CLAIMANT DID NOT RECEIVE PART 36 BENEFITS WHEN IT BEAT ITS OWN OFFER BY SEVEN PENCE: A REQUEST TO CAPITULATE IS NOT A GENUINE OFFER OF SETTLEMENT
I am grateful to barrister James Miller for sending me a copy of the judgment of District Judge Griffith in Gohil -v-Advantage Insurance Company (County Court at Birmingham, 11th May 2023) a copy of which is available here. Gohil v Advantage Insurance Company Limited
The judge considered an argument that the claimant should recover the usual consequences of Part 36 in a case where it had beaten its offer by 7 pence.
“I find a reduction of 7 pence was tantamount to asking the Defendant to completely capitulate its position and was not a genuine attempt to settle the proceedings”.

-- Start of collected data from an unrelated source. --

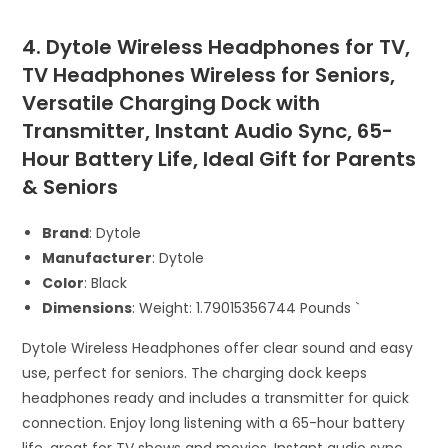
4. Dytole Wireless Headphones for TV,
TV Headphones Wireless for Seniors,
Versatile Charging Dock with
Transmitter, Instant Audio Sync, 65-
Hour Battery Life, Ideal Gift for Parents
& Seniors
Brand
: Dytole
Manufacturer
: Dytole
Color
: Black
Dimensions
: Weight: 1.79015356744 Pounds `
Dytole Wireless Headphones offer clear sound and easy
use, perfect for seniors. The charging dock keeps
headphones ready and includes a transmitter for quick
connection. Enjoy long listening with a 65-hour battery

The claimant brought an action for damages which fell within the fixed costs regime. Those fixed costs amounted to £4,937.07. The claimant made a Part 36 offer of £4,937.00 (7 pence less than the sum claimed). The defendant was ordered to pay the fixed costs at £4,937.07. The issue arose as to whether the Claimant was entitled to the normal order under Part 36, having beaten their own offer.
The judge considered the case law in detail.

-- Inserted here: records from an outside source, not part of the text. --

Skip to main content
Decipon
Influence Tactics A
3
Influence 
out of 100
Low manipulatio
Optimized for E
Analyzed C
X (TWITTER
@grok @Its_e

- The defendant accepted that the claimant’s offer was at least as advantageous as the eventual award.
- This meant that the claimant was entitled to the award unless the court considered it unjust to do so.
The judge stated that “I find a reduction of 7 pence was tantamount to asking the Defendant to completely capitulate its position and was not a genuine attempt to settle the proceedings”.
- The discount offered presented to no real opportunity for settlement but appeared to be a tactical step designed to secure the benefit of incentives
Taking into account all the circumstances of the case the additional awards in 36.17 will not apply.